Overweight Teens Actually Eat Less When They're Stressed, Finds Study
In the study published in Psychosomatic Medicine, the team recruited 51 overweight and obese children between the age of 14 and 19 years.
(Photo courtesy: AFP Relaxnews/ Singapore Airlines)
When most of us are stressed, we often turn to comfort food which comprises of unhealthy snacks like potato chips, chocolate chip cookies, burgers, among others. But a latest study by the University of Michigan found out that overweight and obese teenagers eat less and opt to avoid high-fat and sugary options after stressful situations.
Researchers found out that those who produced the most amount of stress hormone cortisol after being exposed to stress in a laboratory, ate about 35 percent less calories than their peers.
While cortisol is referred to as an appetite stimulant, researchers from the University of Michigan believe the gush of hormone during stressful events turns it into an appetite suppressor.
Stress may often lead to headaches, increase blood pressure and chest pain. It may increase the chance of, or worsen, diseases such as diabetes, high blood pressure, asthama as well as arthritis.
Along with this, the increase of cortisol, known as the stress hormone, can increase the amount of fat tissue stored in a person's body and cause him/her to gain weight.
But the researchers wanted to find out if the spike in cortisol also stimulated appetites, and, in turn helped contribute to weight gain.
In the study published in Psychosomatic Medicine, the team recruited 51 overweight and obese children between the age of 14 and 19 years.
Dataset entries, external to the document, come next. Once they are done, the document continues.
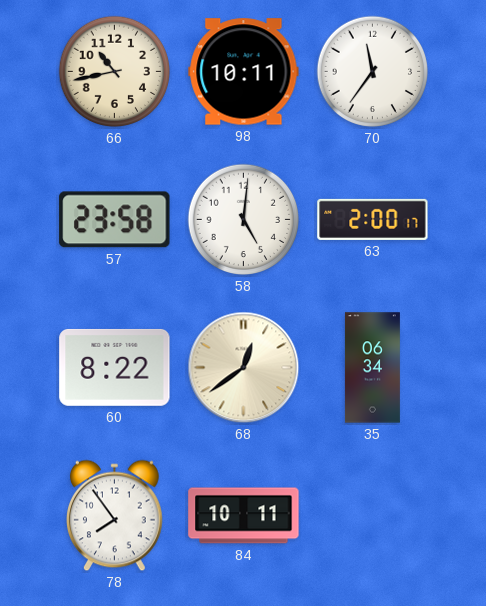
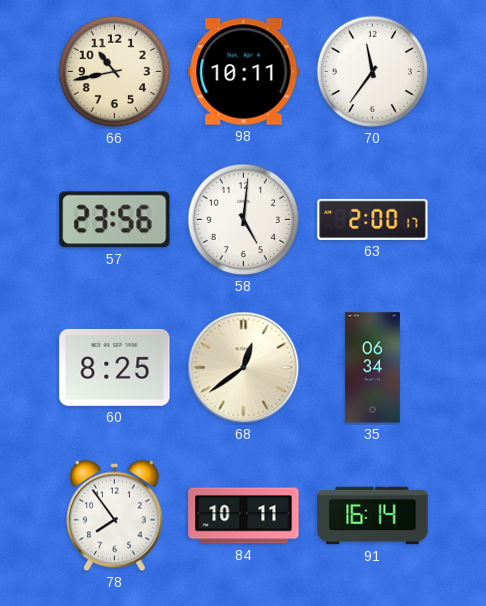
57: 23:58 -> 23:56
60: 8:22 -> 8:25
91: none -> 16:14
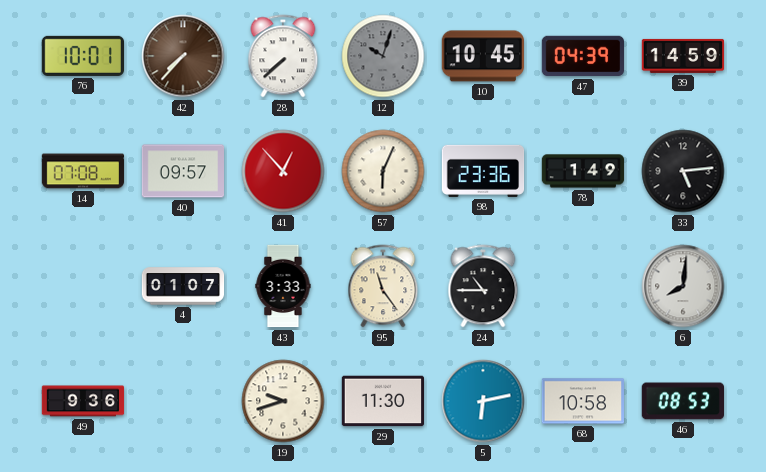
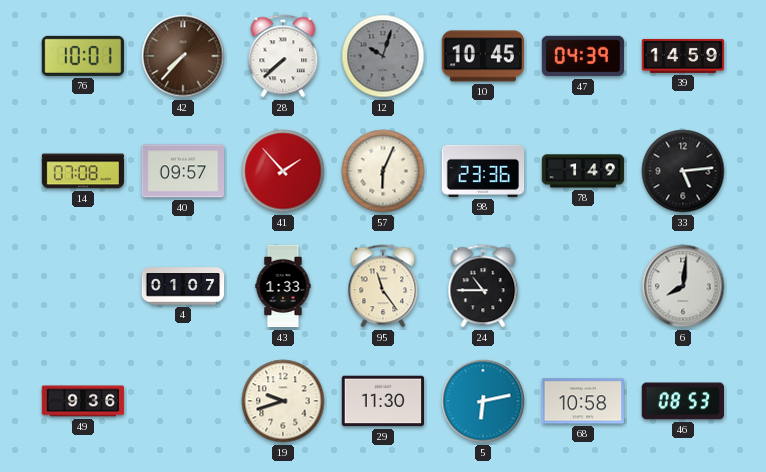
41: 12:53 -> 1:53
43: 3:33 -> 1:33
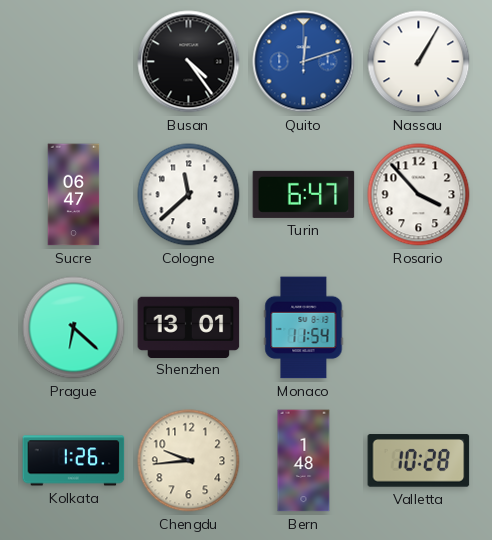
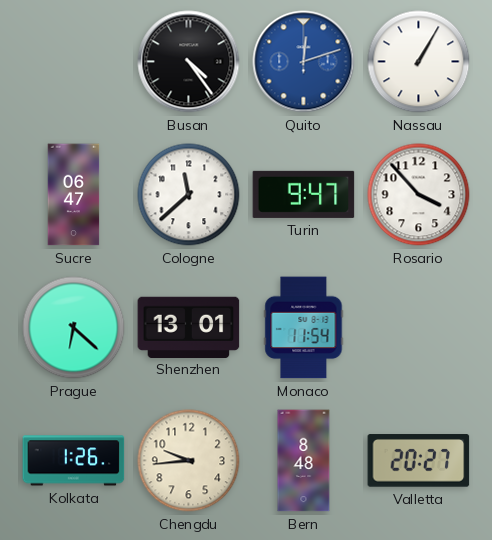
Turin: 6:47 -> 9:47
Bern: 1:48 -> 8:48
Valletta: 10:28 -> 20:27
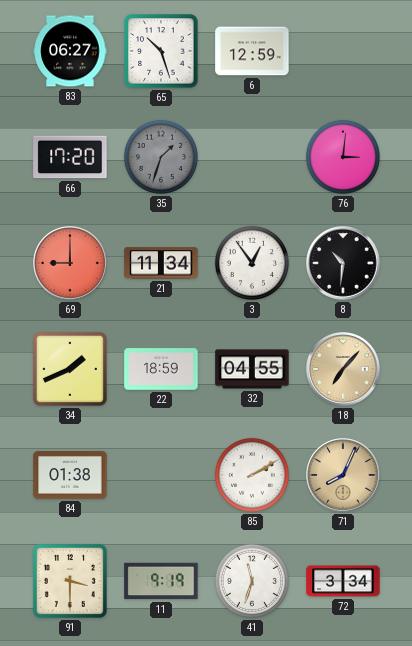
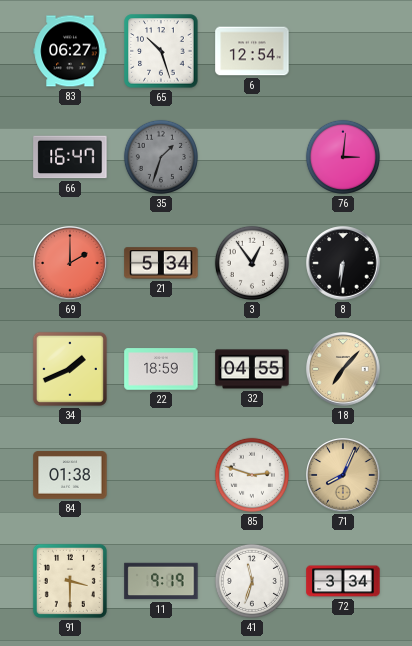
6: 12:59 -> 12:54
66: 17:20 -> 16:47
69: 9:00 -> 2:00
21: 11:34 -> 5:34
8: 10:31 -> 6:31
85: 2:10 -> 2:48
The participants were exposed to the Trier Social Stress Test- a laboratory procedure that induces stress - on the first day and a control condition on the following day. Immediately, after each condition, the participants were given a variety of snacks to gorge.
Those who produced the most cortisol after stress test had the biggest reduction in appetite.
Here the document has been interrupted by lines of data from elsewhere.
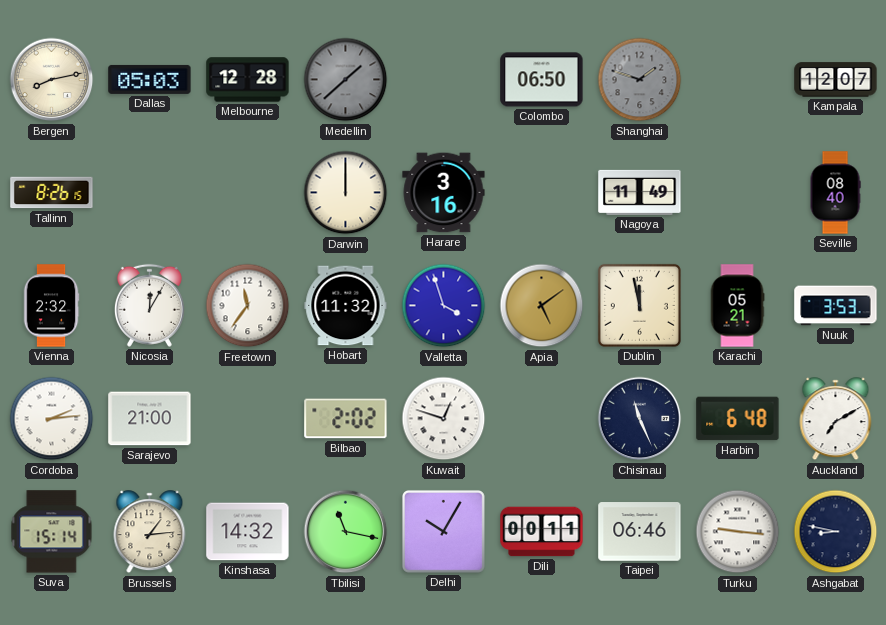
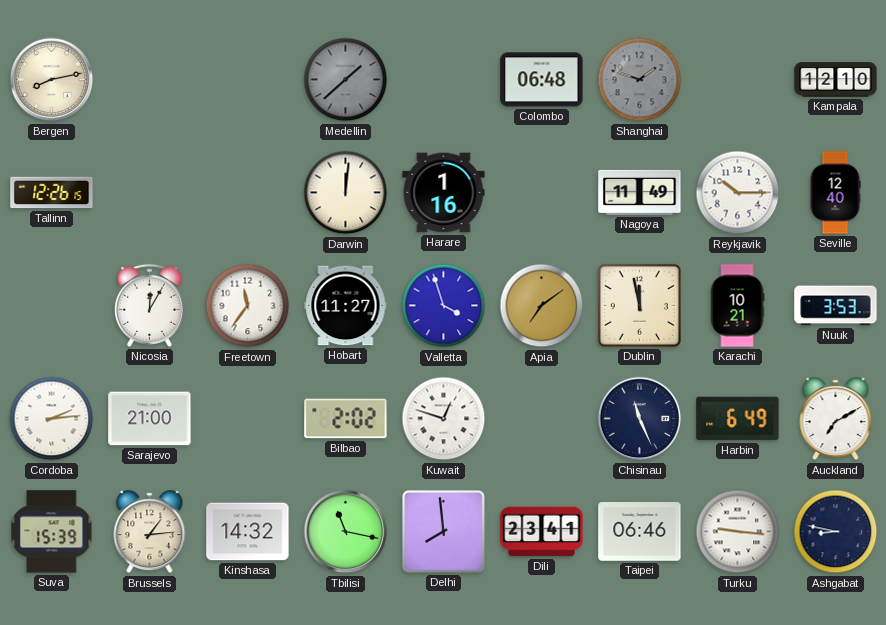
Dallas: 05:03 -> none
Melbourne: 12:28 -> none
Colombo: 06:50 -> 06:48
Kampala: 12:07 -> 12:10
Tallinn: 8:26 -> 12:26
Darwin: 12:00 -> 12:01
Harare: 3:16 -> 1:16
Reykjavik: none -> 10:15
Seville: 08:40 -> 12:40
Vienna: 2:32 -> none
Hobart: 11:32 -> 11:27
Apia: 5:09 -> 7:09
Karachi: 05:21 -> 10:21
Harbin: 6:48 -> 6:49
Suva: 15:14 -> 15:39
Delhi: 10:05 -> 7:59
Dili: 00:11 -> 23:41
People who restrict calories are the most likely to stress eat but researchers found out similar results in both teens who did and didn't track what they eat.
"This doesn't mean stress kids out and they'll lose weight," Daily Mail quoted principal investigator Rebecca Hasson, an associate professor of movement science at the University of Michigan School of Kinesiology, as saying.
"This is in the short term only. They may eat more calories later. Typically, many kids did say they turned to food when stressed, so maybe this was a time effect," she added.